*WORK INSTRUCTION:* What is the number of lines in this listing that include "trong"? Answer with that number only.

*PROVIDED ENTRIES:*
----
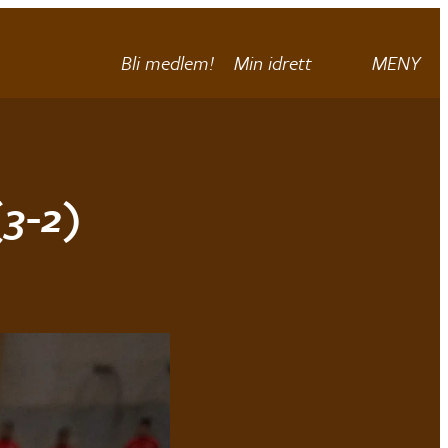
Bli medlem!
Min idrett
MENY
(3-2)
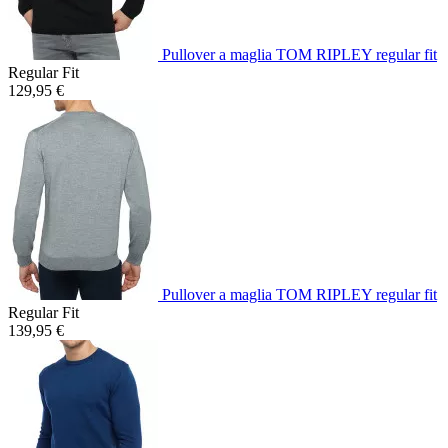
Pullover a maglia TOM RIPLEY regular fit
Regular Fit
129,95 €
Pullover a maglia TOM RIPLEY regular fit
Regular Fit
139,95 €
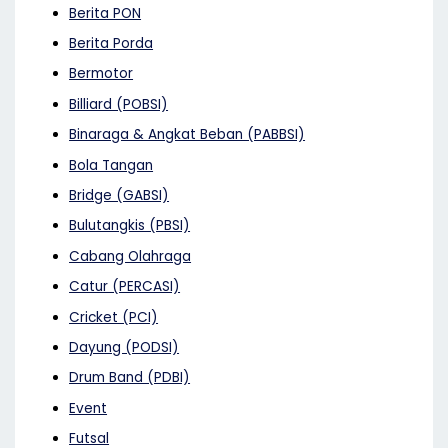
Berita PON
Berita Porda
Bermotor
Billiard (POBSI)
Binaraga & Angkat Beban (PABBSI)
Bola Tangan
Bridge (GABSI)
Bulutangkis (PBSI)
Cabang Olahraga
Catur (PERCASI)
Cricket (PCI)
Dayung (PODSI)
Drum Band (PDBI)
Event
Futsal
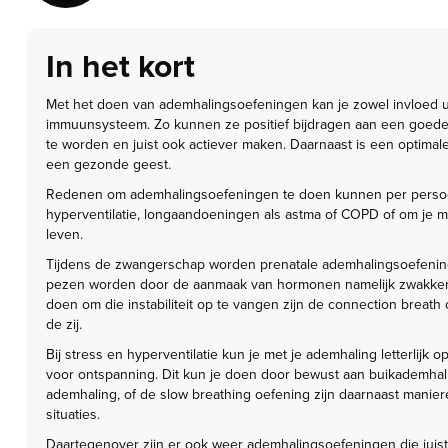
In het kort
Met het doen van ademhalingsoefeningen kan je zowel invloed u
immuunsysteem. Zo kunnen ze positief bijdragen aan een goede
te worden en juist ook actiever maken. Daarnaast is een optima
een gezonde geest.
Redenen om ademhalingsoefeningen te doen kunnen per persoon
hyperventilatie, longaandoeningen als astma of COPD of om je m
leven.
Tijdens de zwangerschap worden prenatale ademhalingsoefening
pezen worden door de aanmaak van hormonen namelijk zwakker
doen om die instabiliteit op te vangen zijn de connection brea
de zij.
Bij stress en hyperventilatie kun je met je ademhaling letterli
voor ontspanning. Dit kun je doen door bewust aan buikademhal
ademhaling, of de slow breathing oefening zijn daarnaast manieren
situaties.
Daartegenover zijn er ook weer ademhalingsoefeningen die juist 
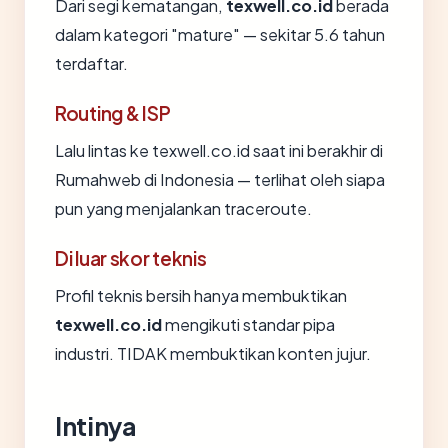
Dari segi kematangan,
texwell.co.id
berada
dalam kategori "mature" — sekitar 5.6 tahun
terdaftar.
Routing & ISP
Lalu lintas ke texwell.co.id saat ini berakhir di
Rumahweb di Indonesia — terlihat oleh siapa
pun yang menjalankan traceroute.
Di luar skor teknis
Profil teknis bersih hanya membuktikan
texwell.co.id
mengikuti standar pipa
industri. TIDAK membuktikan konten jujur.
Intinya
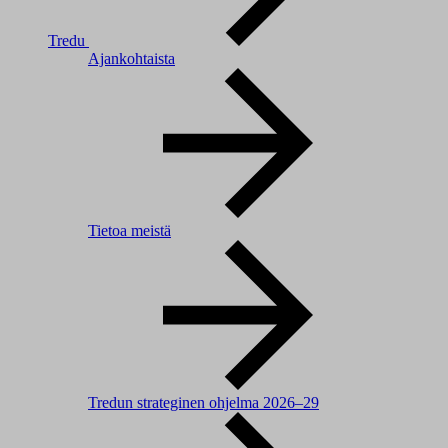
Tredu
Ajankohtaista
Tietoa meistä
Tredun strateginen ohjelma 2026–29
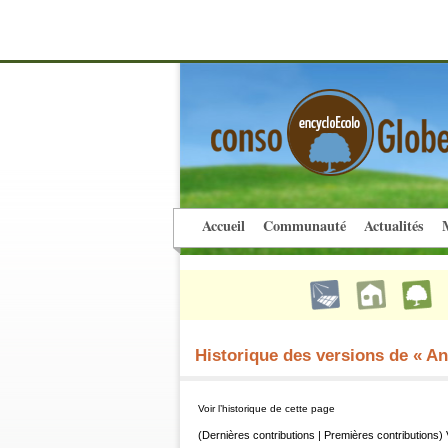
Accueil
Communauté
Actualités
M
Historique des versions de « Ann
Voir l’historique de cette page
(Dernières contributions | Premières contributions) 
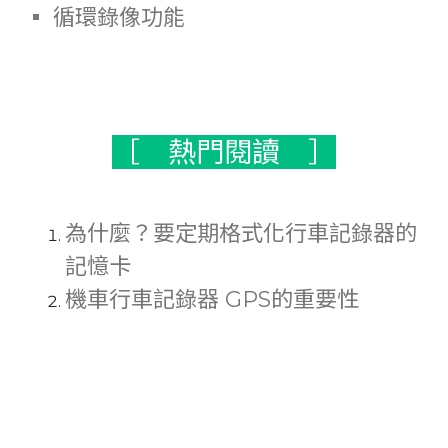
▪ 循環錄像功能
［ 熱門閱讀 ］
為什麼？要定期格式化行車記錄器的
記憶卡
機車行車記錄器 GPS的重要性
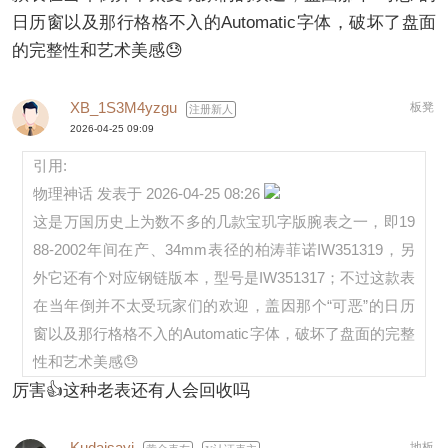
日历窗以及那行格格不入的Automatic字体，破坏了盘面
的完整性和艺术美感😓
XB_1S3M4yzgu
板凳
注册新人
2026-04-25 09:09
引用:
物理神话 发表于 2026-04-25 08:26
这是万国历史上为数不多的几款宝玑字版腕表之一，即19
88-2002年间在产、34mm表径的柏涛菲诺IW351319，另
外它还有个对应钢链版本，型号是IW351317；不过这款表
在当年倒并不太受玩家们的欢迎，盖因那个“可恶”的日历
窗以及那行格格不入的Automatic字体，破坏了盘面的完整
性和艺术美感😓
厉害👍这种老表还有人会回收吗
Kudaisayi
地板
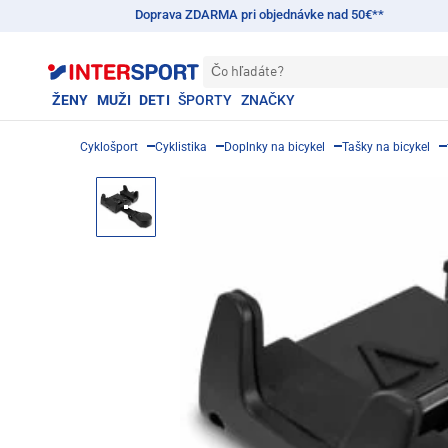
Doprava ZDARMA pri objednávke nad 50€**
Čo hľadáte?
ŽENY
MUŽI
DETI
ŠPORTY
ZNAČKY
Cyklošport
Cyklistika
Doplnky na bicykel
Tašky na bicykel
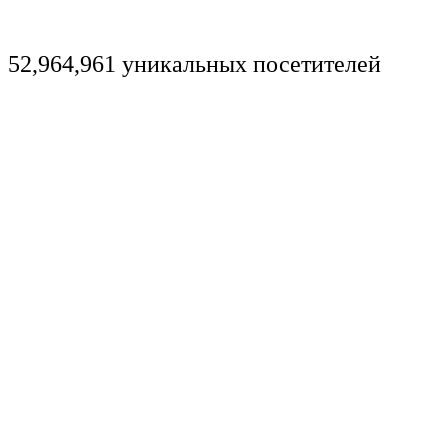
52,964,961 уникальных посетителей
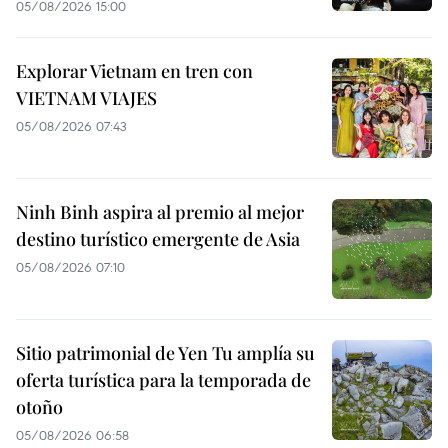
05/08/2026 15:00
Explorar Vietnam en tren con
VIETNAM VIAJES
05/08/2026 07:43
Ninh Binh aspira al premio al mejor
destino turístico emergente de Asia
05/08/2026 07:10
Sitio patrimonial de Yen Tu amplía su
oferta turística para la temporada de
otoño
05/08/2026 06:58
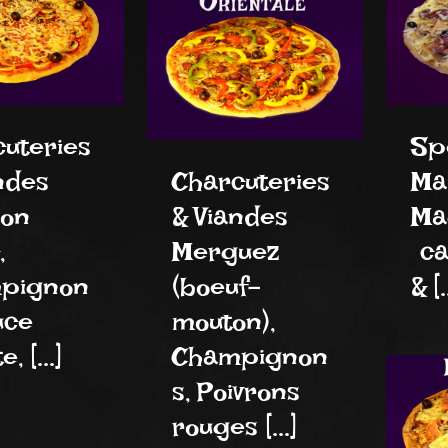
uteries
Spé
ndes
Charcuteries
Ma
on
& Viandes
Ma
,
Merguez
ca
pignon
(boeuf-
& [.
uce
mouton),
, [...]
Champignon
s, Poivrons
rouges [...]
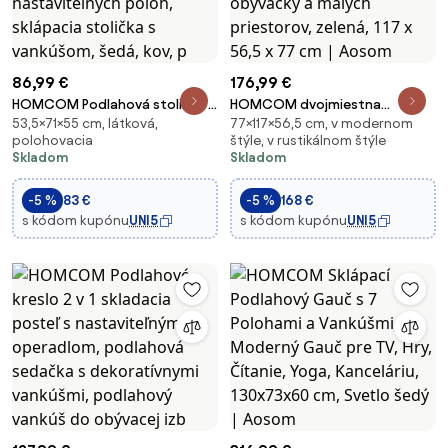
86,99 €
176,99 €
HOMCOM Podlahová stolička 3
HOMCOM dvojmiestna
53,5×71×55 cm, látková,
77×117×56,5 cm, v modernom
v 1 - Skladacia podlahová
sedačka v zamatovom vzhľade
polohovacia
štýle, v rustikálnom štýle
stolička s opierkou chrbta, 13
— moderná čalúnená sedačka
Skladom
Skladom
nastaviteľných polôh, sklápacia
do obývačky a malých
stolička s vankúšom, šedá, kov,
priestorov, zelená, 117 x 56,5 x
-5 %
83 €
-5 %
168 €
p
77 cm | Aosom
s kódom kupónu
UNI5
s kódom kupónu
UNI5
----
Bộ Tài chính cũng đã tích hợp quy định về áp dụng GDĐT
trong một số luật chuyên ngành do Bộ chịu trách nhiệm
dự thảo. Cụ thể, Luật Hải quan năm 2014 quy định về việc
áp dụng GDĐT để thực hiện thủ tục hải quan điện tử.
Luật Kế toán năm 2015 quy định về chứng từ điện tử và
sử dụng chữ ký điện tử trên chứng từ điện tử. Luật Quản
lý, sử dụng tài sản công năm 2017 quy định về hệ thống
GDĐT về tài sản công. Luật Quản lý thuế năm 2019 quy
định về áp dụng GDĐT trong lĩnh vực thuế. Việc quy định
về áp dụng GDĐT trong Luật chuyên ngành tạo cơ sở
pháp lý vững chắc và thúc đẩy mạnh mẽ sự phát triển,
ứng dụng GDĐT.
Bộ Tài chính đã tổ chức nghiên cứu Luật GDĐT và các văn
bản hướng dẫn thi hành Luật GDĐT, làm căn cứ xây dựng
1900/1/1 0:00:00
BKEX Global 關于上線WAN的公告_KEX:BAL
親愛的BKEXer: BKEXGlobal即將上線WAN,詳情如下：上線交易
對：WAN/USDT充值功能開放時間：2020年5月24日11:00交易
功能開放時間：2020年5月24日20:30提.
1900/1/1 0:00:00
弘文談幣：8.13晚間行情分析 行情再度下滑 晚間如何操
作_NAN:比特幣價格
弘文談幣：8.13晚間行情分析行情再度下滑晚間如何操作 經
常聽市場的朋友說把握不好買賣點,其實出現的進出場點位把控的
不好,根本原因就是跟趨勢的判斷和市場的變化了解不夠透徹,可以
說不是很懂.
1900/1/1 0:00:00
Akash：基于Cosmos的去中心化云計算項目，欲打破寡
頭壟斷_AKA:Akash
----
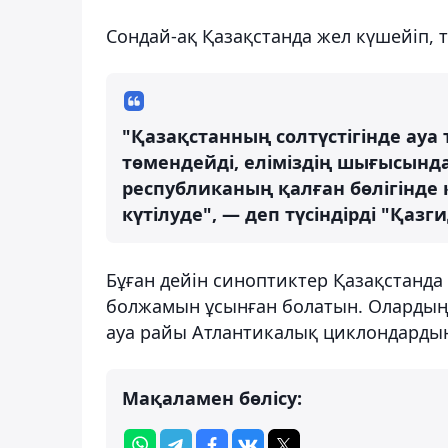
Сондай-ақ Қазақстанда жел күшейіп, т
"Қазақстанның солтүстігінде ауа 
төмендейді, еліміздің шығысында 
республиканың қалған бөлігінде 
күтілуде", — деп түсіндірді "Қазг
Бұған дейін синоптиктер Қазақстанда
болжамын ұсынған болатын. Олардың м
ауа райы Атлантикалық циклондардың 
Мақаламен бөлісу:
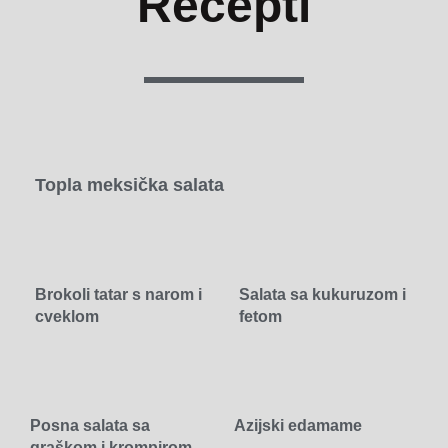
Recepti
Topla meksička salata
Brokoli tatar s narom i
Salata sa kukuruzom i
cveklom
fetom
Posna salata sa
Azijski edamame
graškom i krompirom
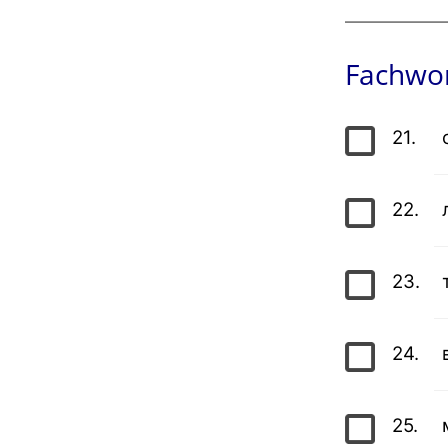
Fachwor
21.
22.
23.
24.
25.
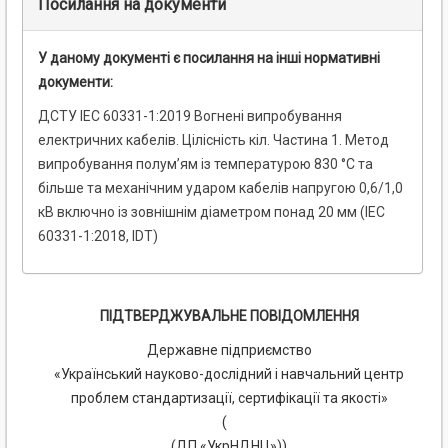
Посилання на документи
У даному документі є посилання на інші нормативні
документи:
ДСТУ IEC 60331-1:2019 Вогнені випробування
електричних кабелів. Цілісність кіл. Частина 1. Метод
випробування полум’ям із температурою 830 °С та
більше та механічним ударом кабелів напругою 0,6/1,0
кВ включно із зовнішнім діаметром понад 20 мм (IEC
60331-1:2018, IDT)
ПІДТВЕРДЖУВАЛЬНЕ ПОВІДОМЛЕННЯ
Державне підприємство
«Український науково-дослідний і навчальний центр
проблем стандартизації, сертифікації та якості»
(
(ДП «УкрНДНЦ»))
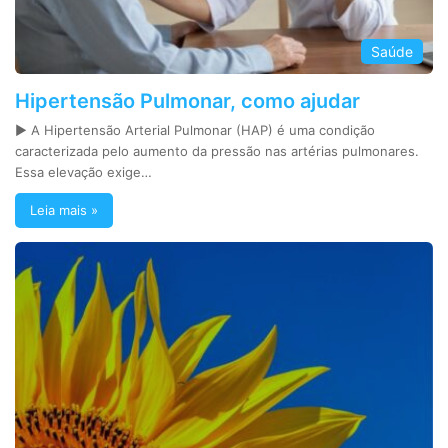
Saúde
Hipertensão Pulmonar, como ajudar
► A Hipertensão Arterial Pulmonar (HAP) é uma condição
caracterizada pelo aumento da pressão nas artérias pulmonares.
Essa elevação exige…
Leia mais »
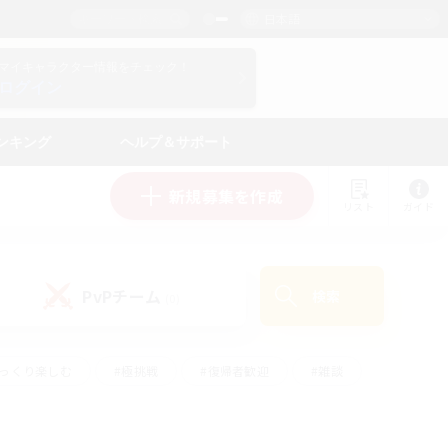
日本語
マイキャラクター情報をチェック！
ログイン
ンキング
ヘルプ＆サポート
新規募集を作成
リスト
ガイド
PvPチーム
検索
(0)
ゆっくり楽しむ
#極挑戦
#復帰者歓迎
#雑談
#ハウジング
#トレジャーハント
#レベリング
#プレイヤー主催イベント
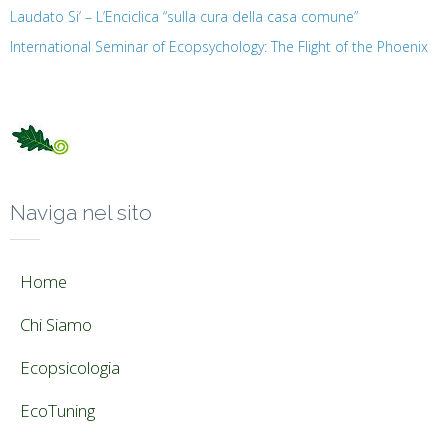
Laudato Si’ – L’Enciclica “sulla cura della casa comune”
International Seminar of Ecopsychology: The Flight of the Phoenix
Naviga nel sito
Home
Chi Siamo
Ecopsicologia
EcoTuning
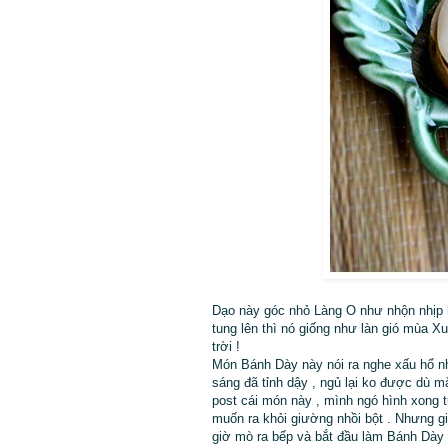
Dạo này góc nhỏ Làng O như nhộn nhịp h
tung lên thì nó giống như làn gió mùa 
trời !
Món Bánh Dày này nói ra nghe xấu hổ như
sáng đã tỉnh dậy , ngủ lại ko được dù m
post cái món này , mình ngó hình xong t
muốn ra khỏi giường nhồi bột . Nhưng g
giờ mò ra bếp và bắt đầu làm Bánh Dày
----
*RESPONSE:* 3